[[ Data for processing open ]]

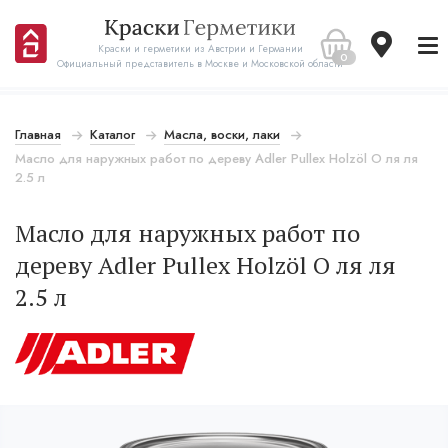
Краски и герметики из Австрии и Германии
0
Официальный представитель в Москве и Московской области
Главная
Каталог
Масла, воски, лаки
Масло для наружных работ по дереву Adler Pullex Holzöl О ля ля
2.5 л
Масло для наружных работ по
дереву Adler Pullex Holzöl О ля ля
2.5 л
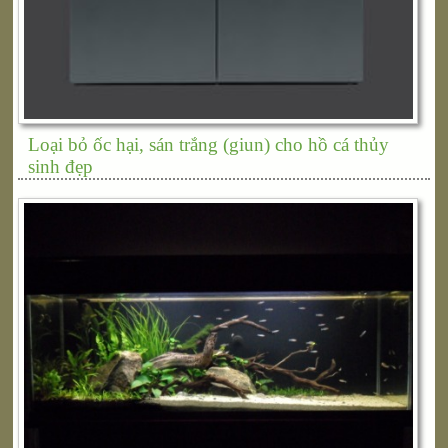
Loại bỏ ốc hại, sán trắng (giun) cho hồ cá thủy
sinh đẹp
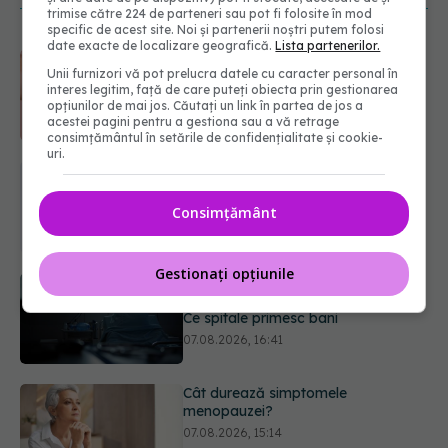
trimise către 224 de parteneri sau pot fi folosite în mod
specific de acest site. Noi și partenerii noștri putem folosi
date exacte de localizare geografică.
Lista partenerilor.
Dieta care poate crește brusc
Unii furnizori vă pot prelucra datele cu caracter personal în
colesterolul. Cine este mai expus
interes legitim, față de care puteți obiecta prin gestionarea
07.08.2026, 17:22
opțiunilor de mai jos. Căutați un link în partea de jos a
acestei pagini pentru a gestiona sau a vă retrage
consimțământul în setările de confidențialitate și cookie-
uri.
PNRR: 174 de milioane de lei pentru
sănătate într-o singură săptămână.
Ce spitale primesc bani
Consimțământ
07.08.2026, 16:41
Gestionați opțiunile
Cât durează simptomele
menopauzei?
07.08.2026, 15:14
Ți-ai mărit buzele? Cele 4 greșeli
care pot strica rezultatul după
injectarea cu acid hialuronic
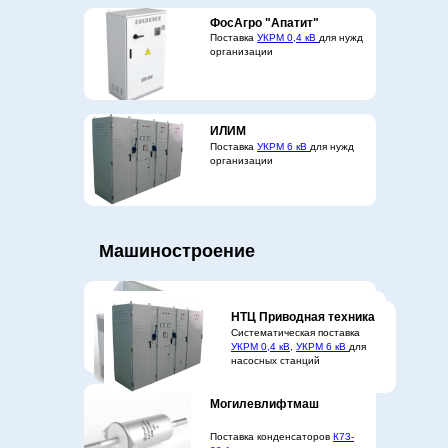
ФосАгро "Апатит"
Поставка
УКРМ 0,4 кВ
для нужд
организации
ИЛИМ
Поставка
УКРМ 6 кВ
для нужд
организации
Машиностроение
Элемаш
Уральский
ААК Прогресс
Поставка тиристорных
УКРМ
НТЦ Приводная техника
Электромеханический
Поставка
Поставка
УКРМ 0,4 кВ
УКРМ 6 кВ
для нужд
для
0,4 кВ
для нужд организации
Систематическая поставка
Завод
нужд организации
организации
УКРМ 0,4 кВ
,
УКРМ 6 кВ
для
насосных станций
Могилевлифтмаш
Поставка конденсаторов
К73-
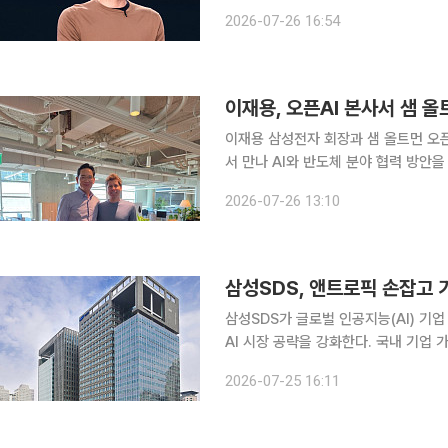
졌다. 25일(현지시간) 월스트리트저널(WSJ)은 지난해 여름 오픈AI가 AI 챗봇의 추론 능력을 강화
2026-07-26 16:54
한 이래로 전 세계 수백 명의 이용자가
이재용, 오픈AI 본사서 샘 올
이재용 삼성전자 회장과 샘 올트먼 오픈
서 만나 AI와 반도체 분야 협력 방안을 논의했다. 오픈AI는 이 회장과 올트먼
일 오전 미국 샌프란시스코 오픈AI 본사에서 회동했다
2026-07-26 13:10
용은 공개하지 않았지만 고대역폭메모리
삼성SDS, 앤트로픽 손잡고 기
삼성SDS가 글로벌 인공지능(AI) 
AI 시장 공략을 강화한다. 국내 기업
사업 확대에 나선 것이다. 삼성SDS는 미국 샌프란시스코에서 열린 'AI 서밋(AI Summit) 2026'에
2026-07-25 16:11
서 앤트로픽과 엔터프라이즈 AI 시장 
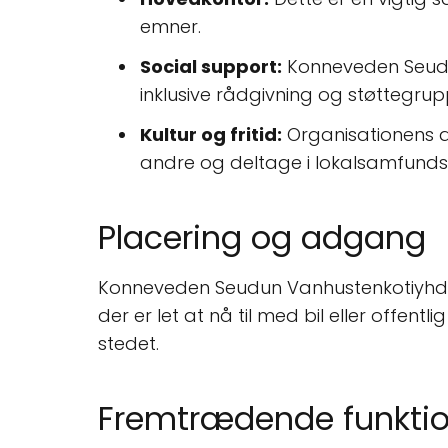
emner.
Social support:
Konneveden Seudun 
inklusive rådgivning og støttegrup
Kultur og fritid:
Organisationens ak
andre og deltage i lokalsamfundsa
Placering og adgang
Konneveden Seudun Vanhustenkotiyhdistys
der er let at nå til med bil eller offentli
stedet.
Fremtrædende funktio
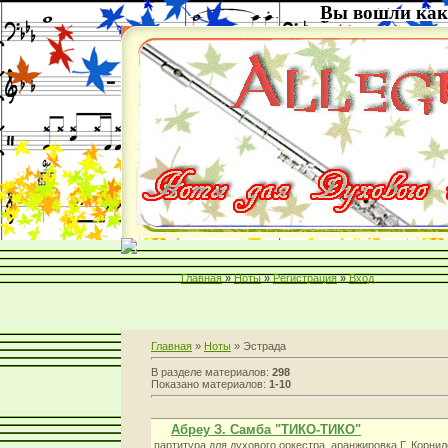
Вы вошли как
Главная
»
Ноты
»
Регистрация
»
Вход
Главная
»
Ноты
» Эстрада
В разделе материалов:
298
Показано материалов:
1-10
Абреу З. Самба "ТИКО-ТИКО"
партитура для духового оркестра. аранжировка Г. Корнил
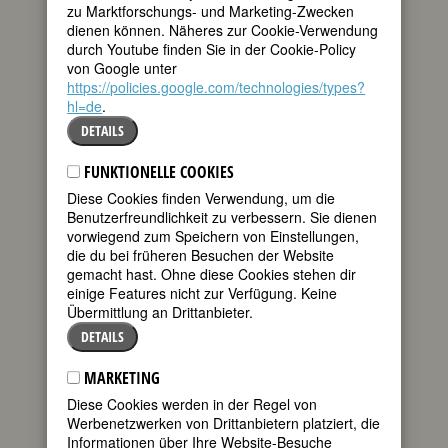
zu Marktforschungs- und Marketing-Zwecken
205. Todestag am 2. August 2025
dienen können. Näheres zur Cookie-Verwendung
durch Youtube finden Sie in der Cookie-Policy
von Google unter
Biografie
•
Zitate
•
Weblinks
•
Literatur &
https://policies.google.com/technologies/types?
Quellen
hl=de
.
DETAILS
BIOGRAFIE
FUNKTIONELLE COOKIES
Das 18. Jahrhundert ist eine Epoche der
Diese Cookies finden Verwendung, um die
Umbrüche und Aufbrüche, in der Frauen
Benutzerfreundlichkeit zu verbessern. Sie dienen
auch nach neuen Tätigkeiten in der
vorwiegend zum Speichern von Einstellungen,
Musik suchen. Eine explizite
die du bei früheren Besuchen der Website
musikalische Ausbildung, wie sie Maria
gemacht hast. Ohne diese Cookies stehen dir
Benda und ihre jüngere Schwester
einige Features nicht zur Verfügung. Keine
Juliane bei ihrem Vater genießen,
Übermittlung an Drittanbieter.
erhalten jedoch nur wenige. Den
DETAILS
meisten bleibt eine eigenständige
berufliche Karriere verschlossen.
MARKETING
Von Frauen verfasste große
Diese Cookies werden in der Regel von
Orchesterwerke, Opern oder
Werbenetzwerken von Drittanbietern platziert, die
Kammermusik für mehrere Instrumente
Informationen über Ihre Website-Besuche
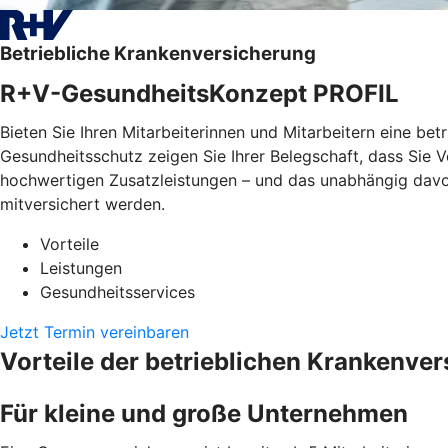
Betriebliche Krankenversicherung
R+V-GesundheitsKonzept PROFIL
Bieten Sie Ihren Mitarbeiterinnen und Mitarbeitern eine bet
Gesundheitsschutz zeigen Sie Ihrer Belegschaft, dass Sie
hochwertigen Zusatzleistungen – und das unabhängig davon, 
mitversichert werden.
Vorteile
Leistungen
Gesundheitsservices
Jetzt Termin vereinbaren
Vorteile der betrieblichen Krankenve
Für kleine und große Unternehmen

[[ Data for processing closed ]]

**Exercise prompt:** Across the listing, how many lines contain the word "дереву"? Give the number without further comment.

**Your solution:** 2